What can parents do when they see that the authorities plan to take their children from them? I would say they can hire a lawyer, but that means either having enough money to do that or finding attorneys or other entities that provide legal help pro bono. And it's not as though family courts are devoid of racism and classism, as well as rampant mother-blame, so even if parents get their day in court, there's no guarantee that even deserving ones will be able to keep their children. Such parents can also assert their rights under the Adoption Assistance and Child Welfare Act, the 1980 legislation mentioned above, which mandates a focus on keeping children in their original home and trying to help and preserve the family, by contacting local and state officials. But do I have faith that that will change the system? Not much.

 

One useful step that any of us can take is to contact the bipartisan Senate Caucus on Foster Youth, co-founded by Republican Sen. Charles Grassley and Democratic Sen. Mary Landrieu, now chaired by Sen. Grassley and Sen. Debbie Stabenow. Their goal, they say, is to break the silence about current and former foster children and they have listened to them, leading to the passing in 2018 of the Family First Prevention Services Act, aimed at keeping as many children as possible at home… and safe.

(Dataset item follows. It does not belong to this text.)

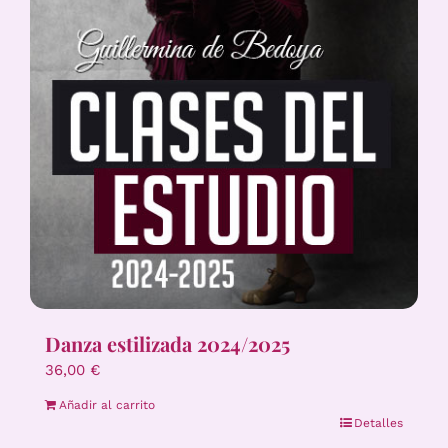
Danza estilizada 2024/2025
36,00
€
Añadir al carrito
Detalles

We can express appreciation for the Caucus's work and ask how we can help.

 

We can also urge our legislators to support the Fostering Stable Housing Opportunities Act, now making its way through the 116th Congress, which would give foster youth access to affordable housing when they reach 18.

 

And no matter where we live, we can contact our representatives in the U.S. Congress and our state legislatures and governors to ask them to increase expenditures to help struggling families. And we can demand they ride herd on the vast array of abuses that plague the foster care system, crushing the souls of children who deserve so much better.